平成24年ふじのくに士民協働事業仕分け参加記[3] | はい、タケコプター

はい、タケコプター

備忘録としての日記です。よろしかったらご覧下さい。

開会式が終わったあと早速会場へ移動。

移動の途中、県民評価者の方にざっくりとでもいいから印象を聞いてみようと一人の女性に声をかけてみたのですが、怯えられてしまい少々凹みました。

気を取り直して、指定の席へ。
イアウトは昨年と全く同様です。

はい、タケコプター-専門委員席

食の安全・安心向上事業費 (衛生課)

食品添加物や残留農薬、BSE、放射性物質等の有害物質が食品に含有されていないかを検査する事業です。

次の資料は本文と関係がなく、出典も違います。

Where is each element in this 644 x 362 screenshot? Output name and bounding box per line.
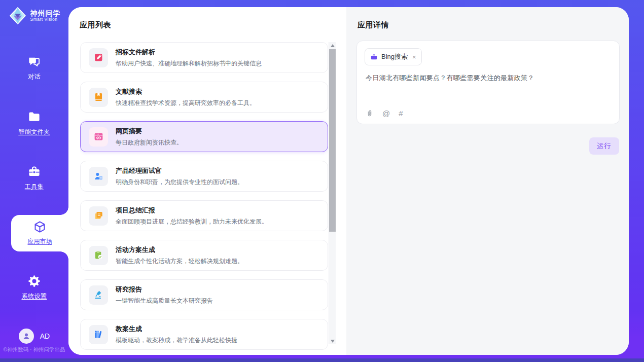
clipboard-check-icon: [89, 246, 108, 265]
main-content: 应用列表 招标文件解析 帮助用户快速、准确地理解和解析招标书中的关键信息: [68, 7, 629, 355]
app-detail-pane: 应用详情 Bing搜索 × 今日湖北有哪些新闻要点？有哪些需要关注的最新政策？ …: [346, 7, 629, 355]
app-card-list: 招标文件解析 帮助用户快速、准确地理解和解析招标书中的关键信息 文献搜索: [80, 42, 328, 355]
app-name: 项目总结汇报: [116, 206, 268, 215]
sidebar-item-smart-folders[interactable]: 智能文件夹: [0, 110, 68, 136]
hash-icon[interactable]: #: [399, 109, 403, 118]
gear-icon: [27, 274, 41, 288]
app-card-research-report[interactable]: 研究报告 一键智能生成高质量长文本研究报告: [80, 279, 328, 310]
scroll-down-icon[interactable]: [329, 338, 336, 344]
paperclip-icon[interactable]: [366, 110, 374, 118]
app-description: 智能生成个性化活动方案，轻松解决规划难题。: [116, 257, 243, 266]
sidebar-item-settings[interactable]: 系统设置: [0, 274, 68, 301]
app-card-event-plan-generator[interactable]: 活动方案生成 智能生成个性化活动方案，轻松解决规划难题。: [80, 240, 328, 271]
prompt-card[interactable]: Bing搜索 × 今日湖北有哪些新闻要点？有哪些需要关注的最新政策？ @ #: [356, 41, 620, 124]
browser-code-icon: [89, 127, 108, 147]
avatar: [19, 329, 34, 344]
scrollbar-thumb[interactable]: [329, 49, 336, 232]
scroll-up-icon[interactable]: [329, 42, 336, 49]
tool-tag-label: Bing搜索: [381, 52, 408, 61]
app-name: 文献搜索: [116, 87, 256, 96]
folder-icon: [27, 110, 41, 124]
brand-subtitle: Smart Vision: [30, 17, 61, 22]
app-name: 网页摘要: [116, 127, 183, 136]
app-card-lesson-plan-generator[interactable]: 教案生成 模板驱动，教案秒成，教学准备从此轻松快捷: [80, 319, 328, 350]
window-bottom-edge: [0, 358, 644, 362]
app-card-project-summary-report[interactable]: 项目总结汇报 全面回顾项目进展，总结经验教训，助力未来优化发展。: [80, 200, 328, 231]
sidebar-item-chat[interactable]: 对话: [0, 55, 68, 81]
app-detail-title: 应用详情: [357, 20, 389, 30]
app-card-web-summary[interactable]: 网页摘要 每日政府新闻资讯快查。: [80, 121, 328, 152]
brand-logo: 神州问学 Smart Vision: [0, 6, 68, 25]
app-name: 教案生成: [116, 324, 237, 334]
briefcase-icon: [370, 53, 378, 61]
interviewer-icon: [89, 167, 108, 186]
app-description: 模板驱动，教案秒成，教学准备从此轻松快捷: [116, 336, 237, 345]
app-name: 活动方案生成: [116, 245, 243, 255]
app-name: 产品经理面试官: [116, 166, 243, 175]
app-list-pane: 应用列表 招标文件解析 帮助用户快速、准确地理解和解析招标书中的关键信息: [68, 7, 346, 355]
app-description: 每日政府新闻资讯快查。: [116, 138, 183, 147]
app-description: 快速精准查找学术资源，提高研究效率的必备工具。: [116, 99, 256, 107]
gem-logo-icon: [8, 6, 27, 25]
sidebar: 神州问学 Smart Vision 对话 智能文件夹: [0, 0, 68, 362]
input-toolbar: @ #: [366, 109, 403, 118]
sticky-notes-icon: [89, 206, 108, 226]
sidebar-item-label: 对话: [28, 73, 41, 80]
sidebar-item-label: 工具集: [25, 183, 44, 190]
toolbox-icon: [27, 165, 41, 178]
app-card-literature-search[interactable]: 文献搜索 快速精准查找学术资源，提高研究效率的必备工具。: [80, 82, 328, 113]
user-account[interactable]: AD: [0, 329, 68, 344]
app-description: 全面回顾项目进展，总结经验教训，助力未来优化发展。: [116, 218, 268, 226]
copyright-footer: ©神州数码 · 神州问学出品: [0, 346, 68, 353]
run-button[interactable]: 运行: [589, 137, 619, 155]
app-description: 一键智能生成高质量长文本研究报告: [116, 297, 213, 305]
books-icon: [89, 325, 108, 344]
mention-icon[interactable]: @: [382, 109, 390, 118]
app-window: 神州问学 Smart Vision 对话 智能文件夹: [0, 0, 644, 362]
document-edit-icon: [89, 48, 108, 67]
app-list-title: 应用列表: [80, 20, 111, 30]
sidebar-item-label: 系统设置: [22, 293, 47, 300]
sidebar-item-toolset[interactable]: 工具集: [0, 165, 68, 191]
chat-icon: [27, 55, 41, 68]
app-name: 研究报告: [116, 285, 213, 294]
sidebar-item-app-market[interactable]: 应用市场: [11, 215, 68, 251]
app-list-scrollbar[interactable]: [329, 42, 336, 344]
query-text[interactable]: 今日湖北有哪些新闻要点？有哪些需要关注的最新政策？: [366, 74, 611, 83]
app-name: 招标文件解析: [116, 48, 262, 57]
person-icon: [22, 332, 31, 341]
user-initials: AD: [40, 332, 50, 340]
cube-icon: [33, 220, 47, 234]
microscope-icon: [89, 285, 108, 305]
app-description: 帮助用户快速、准确地理解和解析招标书中的关键信息: [116, 59, 262, 68]
close-icon[interactable]: ×: [412, 54, 416, 60]
app-card-bid-document-analysis[interactable]: 招标文件解析 帮助用户快速、准确地理解和解析招标书中的关键信息: [80, 42, 328, 73]
tool-tag-bing-search[interactable]: Bing搜索 ×: [365, 48, 422, 65]
app-description: 明确身份和职责，为您提供专业性的面试问题。: [116, 178, 243, 187]
sidebar-item-label: 智能文件夹: [18, 128, 50, 135]
app-card-pm-interviewer[interactable]: 产品经理面试官 明确身份和职责，为您提供专业性的面试问题。: [80, 161, 328, 192]
sidebar-item-label: 应用市场: [28, 238, 52, 245]
book-icon: [89, 88, 108, 107]
brand-name: 神州问学: [30, 10, 61, 17]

この事業は、いわば、警察や消防、救急と同様に市民の健康、安全のために行政が義務的に行う事業です。ですから、「県の関与不要」という結論は出しにくい事業です。


最近はインターネットでも様々な情報が流れています。あの食品は危ない、このような物質で食品は汚染されている、行政のは発表する放射線量のデータはデタラメだ....等。
情報の洪水で何を信じていいのか分からない、そして食品に対する不安を抱いてしまうという不幸な状態になっています。


これらはリスクコミュニケーションと呼ばれる行政と県民の対話によって相互の理解を深めるべきものなのですが、今回は検査の分野のみが仕分けの対象になっているため、議論の組み立てが難しいのです。


検査態勢、検査の実情などを中心に議論が進みました。
説明者の方が落ち着いた口調で丁寧な説明をされていたので、議論はスムースに進みました。

個人的な関心もあり、「放射性物質の検査の終了時期をどう見極めるか」を質問してみました。

実は先月末に静岡県立大学でリスク評価の社会人講座を受講して、その際に「日本は一度検査項目を設定すると、状況が変化したからと言ってそれをやめるのが非常に難しい」と研究者の方から聞いていたため、実務に携わる方がどう考えているのか聞いてみたかったからです。

やはり、担当者も「難しい質問ですね」と唸っていらっしゃいました。

現状は静岡県も国から汚染地域として指定されているため、その指定が解除されてからになるそうですが、今のところははっきりは答えられないとのことでした。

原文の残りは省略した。